Work instructions: Range to output from the entries below: the line containing "JURNAL KARYA ILMIAH TARUNA ANDROMEDA" through the line containing "Current Issue". Set it down exactly, ends included, nothing else.

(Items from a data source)
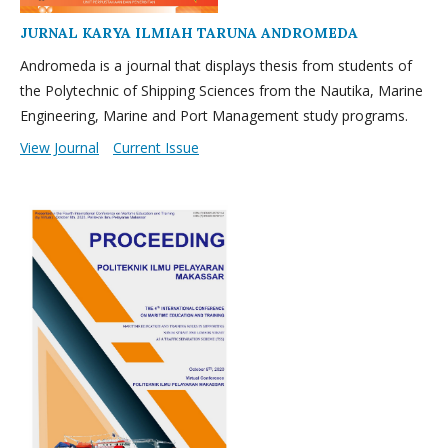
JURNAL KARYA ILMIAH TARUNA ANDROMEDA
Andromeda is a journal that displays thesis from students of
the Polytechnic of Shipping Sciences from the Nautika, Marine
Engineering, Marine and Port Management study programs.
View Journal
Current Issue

* * *

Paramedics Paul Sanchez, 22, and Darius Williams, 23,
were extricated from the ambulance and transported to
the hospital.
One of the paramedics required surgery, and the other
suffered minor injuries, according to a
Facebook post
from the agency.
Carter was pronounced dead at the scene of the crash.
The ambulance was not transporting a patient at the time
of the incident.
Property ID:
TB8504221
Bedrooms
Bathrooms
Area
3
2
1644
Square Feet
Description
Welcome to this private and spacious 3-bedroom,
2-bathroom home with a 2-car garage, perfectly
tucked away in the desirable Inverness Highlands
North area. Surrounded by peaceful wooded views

Task output:
JURNAL KARYA ILMIAH TARUNA ANDROMEDA
Andromeda is a journal that displays thesis from students of
the Polytechnic of Shipping Sciences from the Nautika, Marine
Engineering, Marine and Port Management study programs.
View Journal
Current Issue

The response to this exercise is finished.